Frequencies of read-through motifs
From each species considered, we respectively estimated the numbers of two read-through motifs, TGACA and TGACT, from all genes in the genome. To understand the underlying mechanisms for the underrepresentation of the motifs in highly expressed genes, we separately shuffled the three motif components (the stop codon and the two nucleotides after the stop codon) among all genes in the same expression bin and respectively counted the numbers of genes with TGACA and TGACT motifs upon the shuffling. This process was repeated 10,000 times to test if the actual number of motifs differs significantly from that expected under a random combinatory use of the three motif components.
Sequence conservation of one-to-one orthologous genes
We focused on one-to-one orthologs of S. cerevisiae and its sister species S. paradoxus, and those of D. melanogaster and its close relative D. simulans. For genes with multiple alternative transcripts, the longest transcripts were analyzed. The sequence alignment included regions from 50 nucleotides upstream of the stop codon to 300 nucleotides downstream of the stop codon.
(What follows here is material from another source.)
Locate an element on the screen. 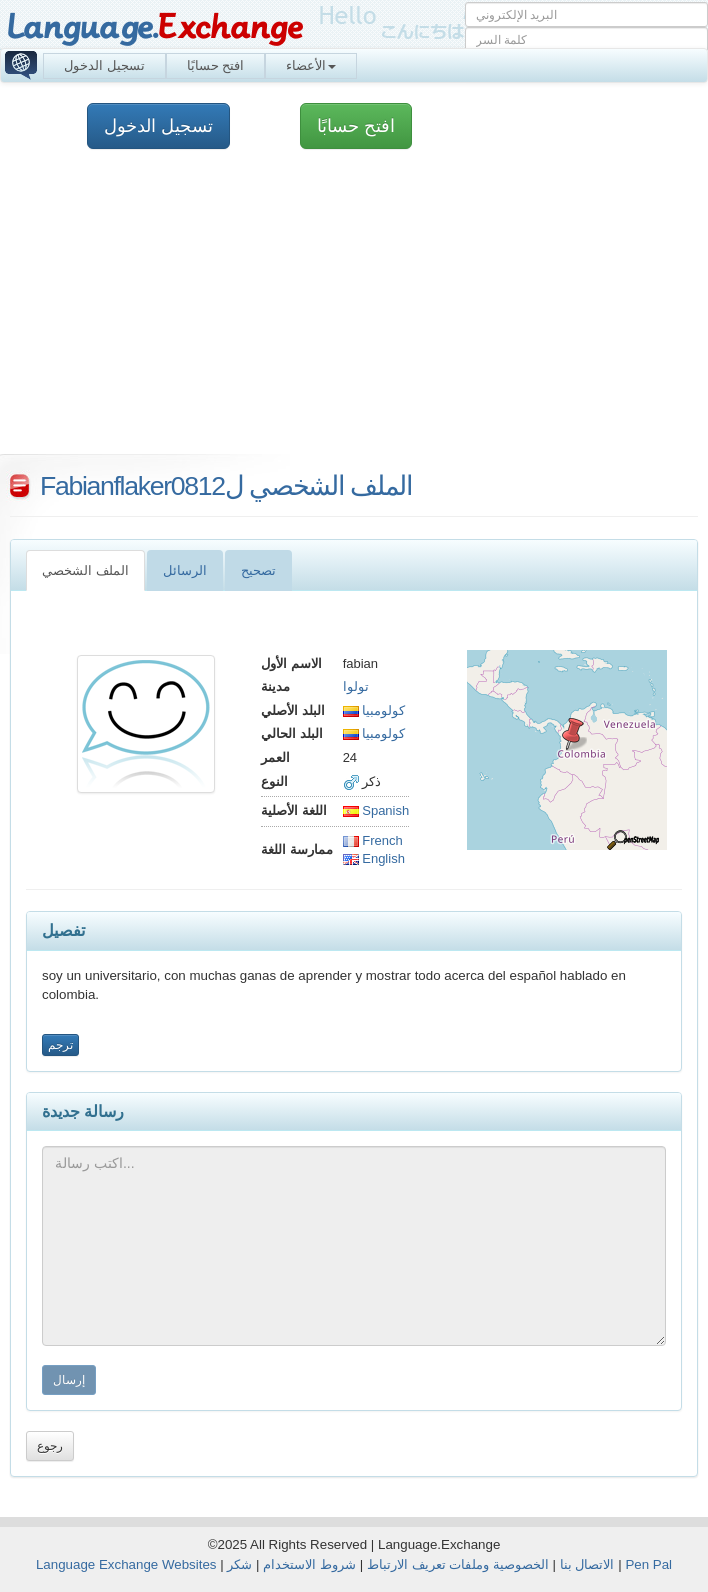 The width and height of the screenshot is (708, 1592). الرسائل [tab] is located at coordinates (185, 570).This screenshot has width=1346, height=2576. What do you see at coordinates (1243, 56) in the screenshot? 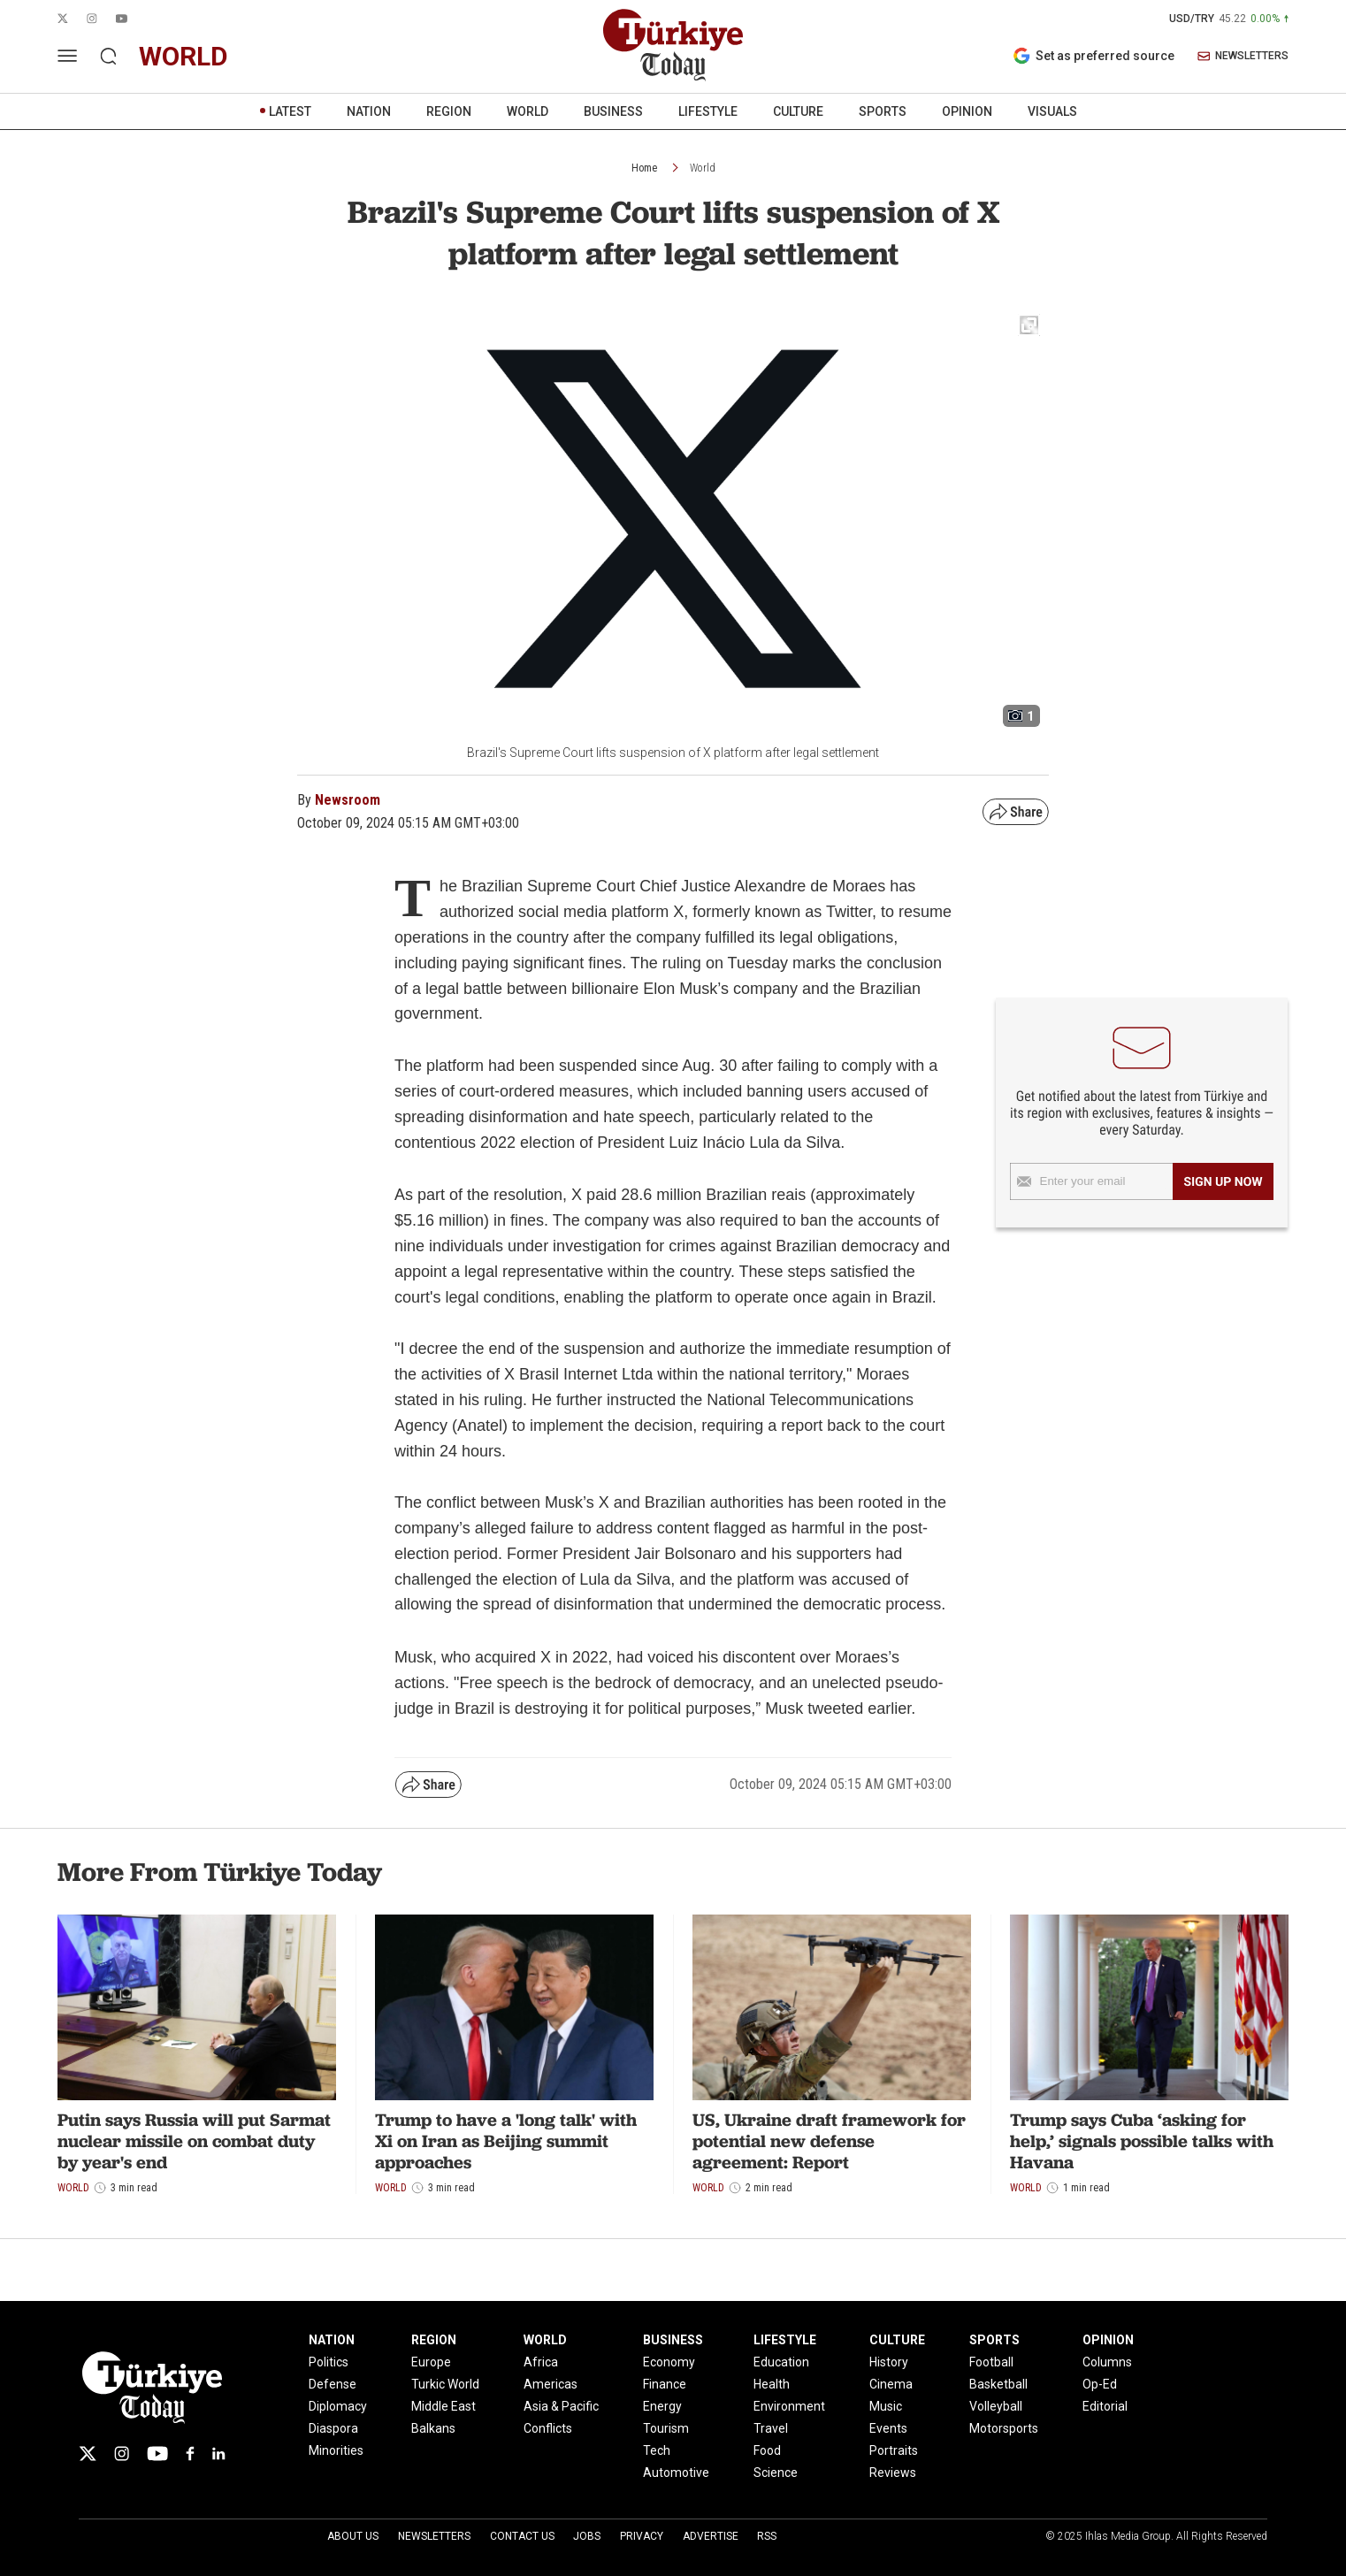
I see `NEWSLETTERS` at bounding box center [1243, 56].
To ensure the quality of subsequent analyses, we retained only those alignments for which the stop codon was aligned correctly and the last 36 nucleotides in the alignment had at least 88% sequence identity. We define region 1 by the segment between the canonical (i.e., first) stop codon and the next (i.e., second) in-frame stop codon in the 3’ UTR, and region 2 by the segment between the second and third stop codons in the 3’ UTR based on the sequences in S. cerevisiae or D. melanogaster. For region 1 or 2 that extends over the 300-nucleotide length limit, we considered only up to the 300-nucleotide region.
We calculated the fraction of hydrophobic sites for the last 16 amino acids of each protein, region 1, and region 2 for 6,517 and 11,683 genes in S. cerevisiae and D. melanogaster, respectively. The following amino acids were considered hydrophobic: G, A, V, I, L, M, F, Y, and W.
We thank members of the Zhang lab, Tobias Warnecke, and two anonymous reviewers for valuable comments.